79/115 SPIRITUAL CONSCIOUSNESS By FRANK H. SPRAGUE

To appreciate the beauty and grandeur of the music in its entirety, we must get outside the din and inharmony attending the technical rendering of its several parts, and assume the standpoint of the conductor, or the composer. Then, for the first time, the work would appeal to us as harmonious and inspiring.

Every detail of the performance would thus become intelligible, and more deeply significant than it would have been possible for it to appear without the practical observations acquired through experiences that were, in themselves, perhaps vexatious and well-nigh unendurable; for we would then be fitted to understand the importance of each part in its relation to the others, and its ultimate bearing on the whole production.

Therefore, we would be able to view the whole situation both critically and appreciatively, and to realize the fullest meaning of all we had seen and heard.
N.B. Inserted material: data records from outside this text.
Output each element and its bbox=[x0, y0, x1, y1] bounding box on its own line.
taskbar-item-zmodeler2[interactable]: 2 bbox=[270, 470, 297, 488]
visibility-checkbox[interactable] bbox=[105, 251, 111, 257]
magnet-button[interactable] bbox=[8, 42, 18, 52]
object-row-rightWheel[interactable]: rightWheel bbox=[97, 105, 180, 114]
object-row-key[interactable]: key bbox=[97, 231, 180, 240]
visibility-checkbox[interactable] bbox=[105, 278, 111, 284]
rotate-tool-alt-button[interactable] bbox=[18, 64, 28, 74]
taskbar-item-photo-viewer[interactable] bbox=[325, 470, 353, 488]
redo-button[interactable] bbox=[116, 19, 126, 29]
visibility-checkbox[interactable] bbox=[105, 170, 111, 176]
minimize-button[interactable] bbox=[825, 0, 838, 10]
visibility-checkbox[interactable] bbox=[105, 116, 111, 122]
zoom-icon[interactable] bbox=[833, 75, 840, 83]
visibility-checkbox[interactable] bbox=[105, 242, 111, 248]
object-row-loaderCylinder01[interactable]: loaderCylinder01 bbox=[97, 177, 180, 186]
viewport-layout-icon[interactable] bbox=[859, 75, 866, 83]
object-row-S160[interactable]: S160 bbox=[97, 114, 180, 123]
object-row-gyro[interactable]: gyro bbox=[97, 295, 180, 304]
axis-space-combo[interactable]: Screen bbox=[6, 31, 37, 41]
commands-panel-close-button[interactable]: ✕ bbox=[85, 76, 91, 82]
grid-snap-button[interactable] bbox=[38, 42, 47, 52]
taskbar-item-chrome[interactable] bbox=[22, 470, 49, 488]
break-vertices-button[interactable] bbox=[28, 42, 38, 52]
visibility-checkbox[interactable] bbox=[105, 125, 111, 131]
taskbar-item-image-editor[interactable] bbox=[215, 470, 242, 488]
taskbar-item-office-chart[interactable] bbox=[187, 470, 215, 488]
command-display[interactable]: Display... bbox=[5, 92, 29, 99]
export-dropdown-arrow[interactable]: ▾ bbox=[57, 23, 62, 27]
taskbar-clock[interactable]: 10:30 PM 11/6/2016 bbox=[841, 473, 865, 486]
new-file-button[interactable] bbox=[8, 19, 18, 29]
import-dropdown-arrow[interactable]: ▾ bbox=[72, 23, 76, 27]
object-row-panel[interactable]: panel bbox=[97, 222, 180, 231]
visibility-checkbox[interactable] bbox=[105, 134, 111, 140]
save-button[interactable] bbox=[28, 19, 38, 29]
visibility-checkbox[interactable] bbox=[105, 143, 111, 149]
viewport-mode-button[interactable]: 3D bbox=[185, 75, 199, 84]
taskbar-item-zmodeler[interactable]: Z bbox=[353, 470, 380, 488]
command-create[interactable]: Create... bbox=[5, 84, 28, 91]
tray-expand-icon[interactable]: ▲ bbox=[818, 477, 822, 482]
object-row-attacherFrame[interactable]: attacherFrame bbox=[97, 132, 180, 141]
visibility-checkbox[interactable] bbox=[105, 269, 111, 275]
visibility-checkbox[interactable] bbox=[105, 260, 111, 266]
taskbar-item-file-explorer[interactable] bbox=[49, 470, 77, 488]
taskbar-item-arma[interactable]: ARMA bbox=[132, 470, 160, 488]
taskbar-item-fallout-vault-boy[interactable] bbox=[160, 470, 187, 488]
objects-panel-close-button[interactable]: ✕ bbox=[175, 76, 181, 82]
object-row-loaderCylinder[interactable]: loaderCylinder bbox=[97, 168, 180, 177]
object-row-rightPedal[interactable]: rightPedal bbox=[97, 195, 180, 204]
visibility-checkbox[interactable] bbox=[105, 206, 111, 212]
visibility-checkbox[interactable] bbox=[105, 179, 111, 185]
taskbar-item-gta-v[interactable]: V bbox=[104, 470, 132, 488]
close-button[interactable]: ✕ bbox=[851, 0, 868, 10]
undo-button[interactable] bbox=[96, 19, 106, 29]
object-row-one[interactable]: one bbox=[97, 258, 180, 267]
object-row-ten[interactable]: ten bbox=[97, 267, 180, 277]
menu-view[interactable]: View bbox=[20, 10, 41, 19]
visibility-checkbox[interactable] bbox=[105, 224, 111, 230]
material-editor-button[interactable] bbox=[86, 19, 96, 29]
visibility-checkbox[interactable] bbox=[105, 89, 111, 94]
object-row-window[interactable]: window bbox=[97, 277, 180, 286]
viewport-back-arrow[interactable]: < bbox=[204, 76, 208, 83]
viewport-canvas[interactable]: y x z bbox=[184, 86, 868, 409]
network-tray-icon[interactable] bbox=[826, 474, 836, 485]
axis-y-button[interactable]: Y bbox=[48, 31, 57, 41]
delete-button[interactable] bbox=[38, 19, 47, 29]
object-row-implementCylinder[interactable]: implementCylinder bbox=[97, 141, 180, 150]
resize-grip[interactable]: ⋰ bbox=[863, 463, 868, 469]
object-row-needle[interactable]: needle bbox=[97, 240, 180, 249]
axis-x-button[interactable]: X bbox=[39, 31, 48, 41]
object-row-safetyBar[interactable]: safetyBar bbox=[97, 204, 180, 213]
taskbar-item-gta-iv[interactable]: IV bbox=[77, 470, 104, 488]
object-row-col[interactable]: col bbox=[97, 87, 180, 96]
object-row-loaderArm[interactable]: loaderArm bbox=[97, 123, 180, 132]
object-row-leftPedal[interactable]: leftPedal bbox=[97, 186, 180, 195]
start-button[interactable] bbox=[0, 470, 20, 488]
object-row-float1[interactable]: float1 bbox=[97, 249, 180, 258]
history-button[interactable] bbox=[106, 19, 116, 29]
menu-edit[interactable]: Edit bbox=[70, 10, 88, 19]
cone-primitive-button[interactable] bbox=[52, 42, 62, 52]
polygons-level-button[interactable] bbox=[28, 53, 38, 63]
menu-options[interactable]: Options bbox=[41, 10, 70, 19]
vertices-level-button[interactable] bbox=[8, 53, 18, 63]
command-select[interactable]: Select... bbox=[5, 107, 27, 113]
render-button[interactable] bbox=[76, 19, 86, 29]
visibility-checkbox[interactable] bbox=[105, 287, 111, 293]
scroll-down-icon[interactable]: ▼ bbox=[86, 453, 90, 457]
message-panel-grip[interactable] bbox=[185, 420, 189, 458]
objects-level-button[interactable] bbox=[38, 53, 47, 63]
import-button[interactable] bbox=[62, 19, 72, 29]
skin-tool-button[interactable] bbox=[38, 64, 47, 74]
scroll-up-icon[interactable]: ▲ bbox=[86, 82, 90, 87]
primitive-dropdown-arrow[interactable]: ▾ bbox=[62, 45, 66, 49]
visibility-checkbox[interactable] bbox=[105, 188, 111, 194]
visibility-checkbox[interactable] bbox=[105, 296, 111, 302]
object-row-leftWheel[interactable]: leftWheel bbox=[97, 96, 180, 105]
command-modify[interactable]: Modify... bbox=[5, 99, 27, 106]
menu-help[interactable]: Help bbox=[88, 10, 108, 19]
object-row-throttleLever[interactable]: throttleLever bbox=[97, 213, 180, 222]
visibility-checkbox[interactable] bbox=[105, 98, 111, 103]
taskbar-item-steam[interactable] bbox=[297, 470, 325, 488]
The facts of din and dissonance would be just as certain as while we felt the depressing influence of their spell; but they would no longer remain in evidence; for the grander idea of the whole composition would so overwhelm them as to transform ugliness into beauty.

Suffering and disappointment may be very much in evidence in the finite consciousness; but their import depends altogether on the plane from which one regards them. They play a most important part as agencies in awakening men from the sluggish repose of ignorance and selfishness, on the lower planes of consciousness.
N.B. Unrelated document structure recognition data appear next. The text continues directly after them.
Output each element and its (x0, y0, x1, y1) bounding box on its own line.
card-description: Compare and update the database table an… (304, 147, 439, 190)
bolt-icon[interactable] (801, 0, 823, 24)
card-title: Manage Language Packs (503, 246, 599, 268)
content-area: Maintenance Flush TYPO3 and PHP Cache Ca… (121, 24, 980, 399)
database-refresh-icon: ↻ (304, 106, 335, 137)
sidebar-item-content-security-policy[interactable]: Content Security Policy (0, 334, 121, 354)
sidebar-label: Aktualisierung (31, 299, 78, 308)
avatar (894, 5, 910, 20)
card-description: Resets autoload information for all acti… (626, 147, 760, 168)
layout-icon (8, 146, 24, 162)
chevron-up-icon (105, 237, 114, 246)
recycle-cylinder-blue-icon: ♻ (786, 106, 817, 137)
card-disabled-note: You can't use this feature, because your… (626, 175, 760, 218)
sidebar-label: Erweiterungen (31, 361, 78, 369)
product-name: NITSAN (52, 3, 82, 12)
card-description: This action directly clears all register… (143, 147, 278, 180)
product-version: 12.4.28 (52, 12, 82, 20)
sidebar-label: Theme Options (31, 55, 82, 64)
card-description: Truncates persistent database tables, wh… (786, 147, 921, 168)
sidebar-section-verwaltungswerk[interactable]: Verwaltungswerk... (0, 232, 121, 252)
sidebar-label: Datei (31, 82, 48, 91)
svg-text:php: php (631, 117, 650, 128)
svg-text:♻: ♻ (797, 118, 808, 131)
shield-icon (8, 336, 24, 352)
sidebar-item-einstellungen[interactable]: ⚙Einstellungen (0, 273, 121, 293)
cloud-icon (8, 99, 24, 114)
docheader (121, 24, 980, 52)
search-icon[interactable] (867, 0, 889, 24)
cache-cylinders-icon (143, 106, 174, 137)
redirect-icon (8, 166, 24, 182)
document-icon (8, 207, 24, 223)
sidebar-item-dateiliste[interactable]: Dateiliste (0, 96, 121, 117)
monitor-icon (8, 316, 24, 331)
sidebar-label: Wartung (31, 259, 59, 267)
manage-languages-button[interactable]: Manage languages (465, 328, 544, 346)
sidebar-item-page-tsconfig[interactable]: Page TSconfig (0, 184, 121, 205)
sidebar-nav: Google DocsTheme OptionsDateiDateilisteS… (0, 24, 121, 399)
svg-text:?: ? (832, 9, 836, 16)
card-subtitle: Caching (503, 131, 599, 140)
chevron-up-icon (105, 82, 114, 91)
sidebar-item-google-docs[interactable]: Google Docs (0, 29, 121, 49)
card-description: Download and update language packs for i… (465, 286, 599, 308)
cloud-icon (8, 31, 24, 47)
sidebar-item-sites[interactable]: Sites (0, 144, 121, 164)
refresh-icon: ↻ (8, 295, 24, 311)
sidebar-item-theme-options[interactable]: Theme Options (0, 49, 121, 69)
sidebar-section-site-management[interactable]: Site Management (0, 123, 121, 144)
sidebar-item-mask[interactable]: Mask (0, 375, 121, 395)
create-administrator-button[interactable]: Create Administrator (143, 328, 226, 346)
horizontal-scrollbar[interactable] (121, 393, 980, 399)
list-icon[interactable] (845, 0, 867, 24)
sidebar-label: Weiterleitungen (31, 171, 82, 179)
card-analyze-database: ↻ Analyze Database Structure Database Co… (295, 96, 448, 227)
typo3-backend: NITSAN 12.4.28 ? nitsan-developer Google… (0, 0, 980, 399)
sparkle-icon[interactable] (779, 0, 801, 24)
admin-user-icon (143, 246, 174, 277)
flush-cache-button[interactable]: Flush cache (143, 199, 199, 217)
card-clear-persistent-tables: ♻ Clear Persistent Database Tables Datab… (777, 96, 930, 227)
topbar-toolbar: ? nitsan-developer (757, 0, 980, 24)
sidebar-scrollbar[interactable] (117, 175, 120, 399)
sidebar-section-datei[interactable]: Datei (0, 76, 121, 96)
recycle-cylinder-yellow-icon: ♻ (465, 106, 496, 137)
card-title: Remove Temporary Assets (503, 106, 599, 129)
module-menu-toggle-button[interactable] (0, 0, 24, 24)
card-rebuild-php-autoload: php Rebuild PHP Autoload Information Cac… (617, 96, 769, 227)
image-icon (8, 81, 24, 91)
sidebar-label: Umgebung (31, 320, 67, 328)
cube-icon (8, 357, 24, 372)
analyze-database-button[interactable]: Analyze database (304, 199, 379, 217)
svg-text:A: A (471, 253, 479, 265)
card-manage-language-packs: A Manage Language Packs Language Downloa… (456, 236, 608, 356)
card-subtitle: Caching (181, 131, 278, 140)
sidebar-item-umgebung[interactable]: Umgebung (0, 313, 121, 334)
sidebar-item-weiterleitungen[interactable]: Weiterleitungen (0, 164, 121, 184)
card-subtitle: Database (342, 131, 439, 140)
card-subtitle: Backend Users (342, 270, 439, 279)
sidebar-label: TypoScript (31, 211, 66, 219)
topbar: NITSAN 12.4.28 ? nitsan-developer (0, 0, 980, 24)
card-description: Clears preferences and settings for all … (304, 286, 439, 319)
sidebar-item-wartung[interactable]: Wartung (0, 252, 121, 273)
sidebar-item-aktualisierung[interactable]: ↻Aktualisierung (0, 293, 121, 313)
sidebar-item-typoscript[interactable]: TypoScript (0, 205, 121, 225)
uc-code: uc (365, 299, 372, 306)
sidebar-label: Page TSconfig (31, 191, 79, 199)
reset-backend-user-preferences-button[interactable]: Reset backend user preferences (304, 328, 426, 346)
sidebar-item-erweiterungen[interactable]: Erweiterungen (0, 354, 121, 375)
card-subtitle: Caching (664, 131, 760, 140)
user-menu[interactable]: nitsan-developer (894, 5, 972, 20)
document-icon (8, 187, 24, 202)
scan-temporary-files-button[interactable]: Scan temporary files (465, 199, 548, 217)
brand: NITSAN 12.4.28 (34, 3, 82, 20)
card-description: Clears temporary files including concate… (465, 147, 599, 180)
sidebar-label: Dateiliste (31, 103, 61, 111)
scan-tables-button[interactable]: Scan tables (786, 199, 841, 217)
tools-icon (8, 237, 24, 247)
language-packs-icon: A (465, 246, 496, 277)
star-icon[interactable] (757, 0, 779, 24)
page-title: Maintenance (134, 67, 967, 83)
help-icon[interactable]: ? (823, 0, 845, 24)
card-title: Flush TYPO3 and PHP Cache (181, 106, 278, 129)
Some awaken slowly and reluctantly, only after being repeatedly aroused by most distressing experiences; but then the need of awakening is most imperative. We live in dreams until the burden of suffering becomes unendurable, and impels us to awaken to consciousness of Reality.

Suffering in dreams may be most intense; but when, on awakening, we realize the nature of our misery, it is forgotten in the joy attending the discovery of a more real state. Intensity does not indicate reality. Forces that clash most violently, are soonest spent. Evil symptoms are transient and suicidal.

From the universal point of view, we may know life, not in dreams, but in the full light of awakened consciousness. Above all the hardships, pain, dis- cord, and even the horrors that invade the realm of finite conceptions, we may delight in the eternal harmony that attends the consciousness of an infinite Reality.